### WHAT NEEDS TO BE DONE
Output exactly the lines that run from the start of the records to the line with "dua puluh tujuh", counting both ends, and skip the pictures.

Saved entries:
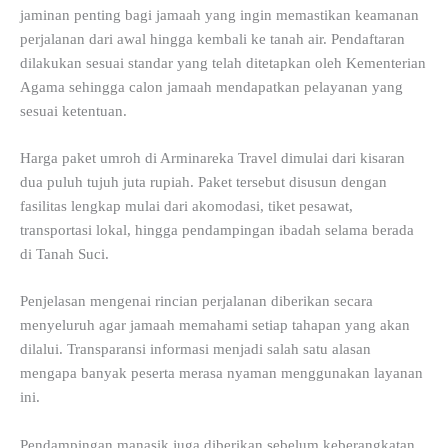
jaminan penting bagi jamaah yang ingin memastikan keamanan
perjalanan dari awal hingga kembali ke tanah air. Pendaftaran
dilakukan sesuai standar yang telah ditetapkan oleh Kementerian
Agama sehingga calon jamaah mendapatkan pelayanan yang
sesuai ketentuan.
Harga paket umroh di Arminareka Travel dimulai dari kisaran
dua puluh tujuh juta rupiah. Paket tersebut disusun dengan
fasilitas lengkap mulai dari akomodasi, tiket pesawat,
transportasi lokal, hingga pendampingan ibadah selama berada
di Tanah Suci.
Penjelasan mengenai rincian perjalanan diberikan secara
menyeluruh agar jamaah memahami setiap tahapan yang akan
dilalui. Transparansi informasi menjadi salah satu alasan
mengapa banyak peserta merasa nyaman menggunakan layanan
ini.
Pendampingan manasik juga diberikan sebelum keberangkatan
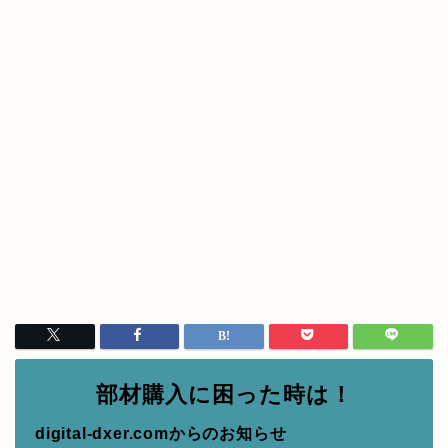
部材購入に困った時は！
digital-dxer.comからのお知らせ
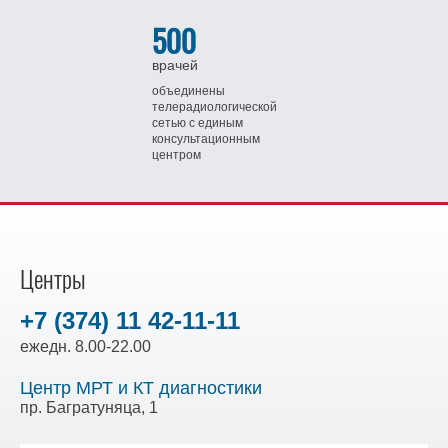
500
врачей
объединены
телерадиологической
сетью
с единым
консультационным
центром
Центры
+7 (374) 11 42-11-11
ежедн. 8.00-22.00
Центр МРТ и КТ диагностики
пр. Багратуняца, 1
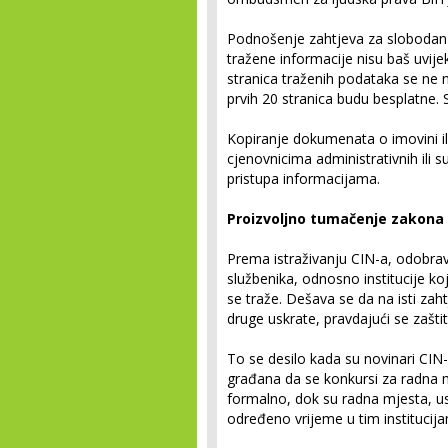
Podnošenje zahtjeva za slobodan p
tražene informacije nisu baš uvij
stranica traženih podataka se ne 
prvih 20 stranica budu besplatne. 
Kopiranje dokumenata o imovini ili
cjenovnicima administrativnih ili 
pristupa informacijama.
Proizvoljno tumačenje zakona
Prema istraživanju CIN-a, odobrav
službenika, odnosno institucije koja
se traže. Dešava se da na isti zaht
druge uskrate, pravdajući se zaštit
To se desilo kada su novinari CIN-a
građana da se konkursi za radna m
formalno, dok su radna mjesta, u
određeno vrijeme u tim institucij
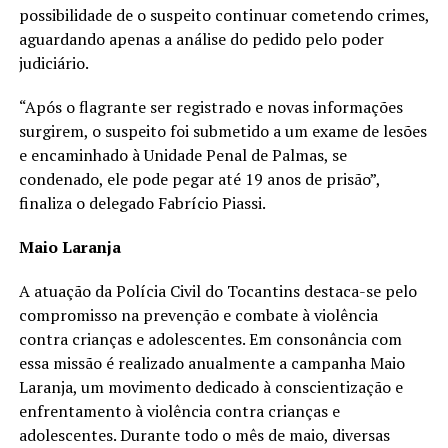
possibilidade de o suspeito continuar cometendo crimes,
aguardando apenas a análise do pedido pelo poder
judiciário.
“Após o flagrante ser registrado e novas informações
surgirem, o suspeito foi submetido a um exame de lesões
e encaminhado à Unidade Penal de Palmas, se
condenado, ele pode pegar até 19 anos de prisão”,
finaliza o delegado Fabrício Piassi.
Maio Laranja
A atuação da Polícia Civil do Tocantins destaca-se pelo
compromisso na prevenção e combate à violência
contra crianças e adolescentes. Em consonância com
essa missão é realizado anualmente a campanha Maio
Laranja, um movimento dedicado à conscientização e
enfrentamento à violência contra crianças e
adolescentes. Durante todo o mês de maio, diversas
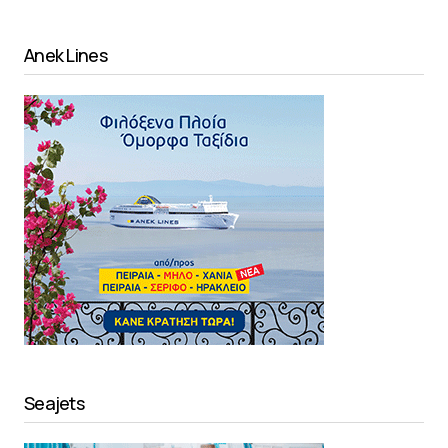
Anek Lines
Seajets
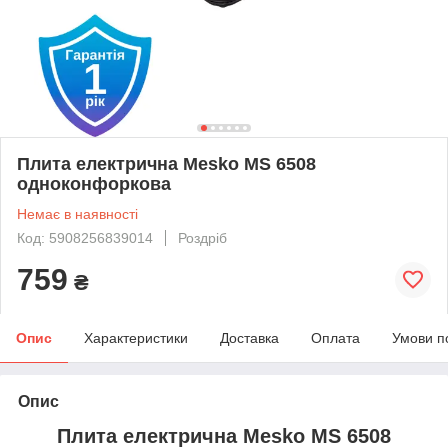
Плита електрична Mesko MS 6508
одноконфоркова
Немає в наявності
Код: 5908256839014
Роздріб
759
₴
Опис
Характеристики
Доставка
Оплата
Умови п
Опис
Плита електрична Mesko MS 6508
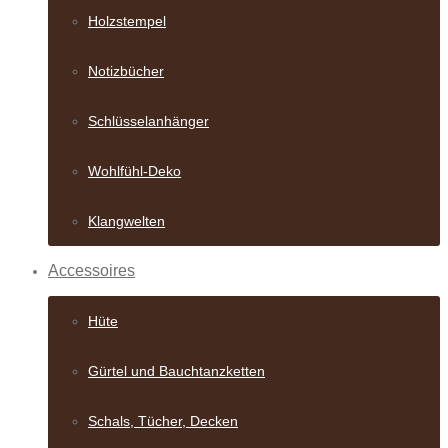
Holzstempel
Notizbücher
Schlüsselanhänger
Wohlfühl-Deko
Klangwelten
Accessoires
Hüte
Gürtel und Bauch­tanzketten
Schals, Tücher, Decken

### EXERCISE RESPONSE
jaminan penting bagi jamaah yang ingin memastikan keamanan
perjalanan dari awal hingga kembali ke tanah air. Pendaftaran
dilakukan sesuai standar yang telah ditetapkan oleh Kementerian
Agama sehingga calon jamaah mendapatkan pelayanan yang
sesuai ketentuan.
Harga paket umroh di Arminareka Travel dimulai dari kisaran
dua puluh tujuh juta rupiah. Paket tersebut disusun dengan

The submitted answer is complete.